Do the design digging
I’ve recently been chatting with a former colleague and friend who is now working on a product I used to.
They shared some of the challenges the team was working through.
What was interesting was that some of challenges were things we’d worked through way back in 2019. Classic sort of “know your API and data” type issues every good interaction or UX designer learns.
Things that meant you have to make sure your designs are based on real data. The screaming capitals style of real data.
What was interesting was that there wasn’t an active part of the team telling and teaching what we’d found out in 2019.
Those lessons were no longer being carried across. And where we’d documented things, those lessons have been archived and no longer being used.
There are times when an outside perspective is useful. To ask questions like “why does this api work like that?”. But a good team should be carrying forward that information and stories. Even between and after suppliers or other teams come and go.
Because something didn’t work before, or there were limitations, doesn’t mean things can’t change. When looking at data and past decisions, you get to rethink or challenge things for the future. To tell the next chapter of how things work.
But when the stories are no longer told, we waste money and time learning what we could have already known. Our research and design doesn’t get past the “so what?”. Or it does a lot later than it could have done.
There’s no replacement for learning by doing. But it’s much more fun and valuable to learn new things. Rather than repeating the battles and lessons of the past.

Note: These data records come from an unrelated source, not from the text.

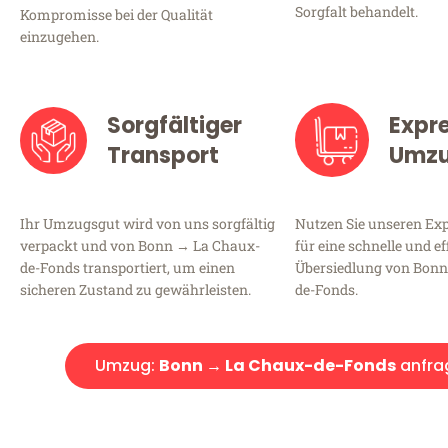
Sorgfalt behandelt.
Kompromisse bei der Qualität
einzugehen.
Sorgfältiger
Expr
Transport
Umz
Ihr Umzugsgut wird von uns sorgfältig
Nutzen Sie unseren E
verpackt und von Bonn → La Chaux-
für eine schnelle und ef
de-Fonds transportiert, um einen
Übersiedlung von Bonn
sicheren Zustand zu gewährleisten.
de-Fonds.
Umzug:
Bonn → La Chaux-de-Fonds
anfra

A research and design team that forgets or fails to dig around what’s been learnt before is doomed to repeat the learnings.
How do we avoid this? A good design process starts by digging around and learning what’s been learnt before. And what’s been done. In the enthusiasm for change or design it can be easily forgotten. Every designer has done this. And will do it again no doubt.
But reach out to those before. Or those who’ve done similar. Particularly on a product or service with many dependencies and history.
Make it easy to record and share your thinking. Make it easy to find your thinking.
Make those that decide things aware that when they archive or remove the lessons and learning of the past they’ll be paying to repeat many of them in the future.
If you can influence how teams are put together. Make sure your team blends those that stick around and those that leave. Be they contractors, suppliers etc. Make sure you keep a thread.
But most of all. Do the design digging before you repeat the broken designs of the past.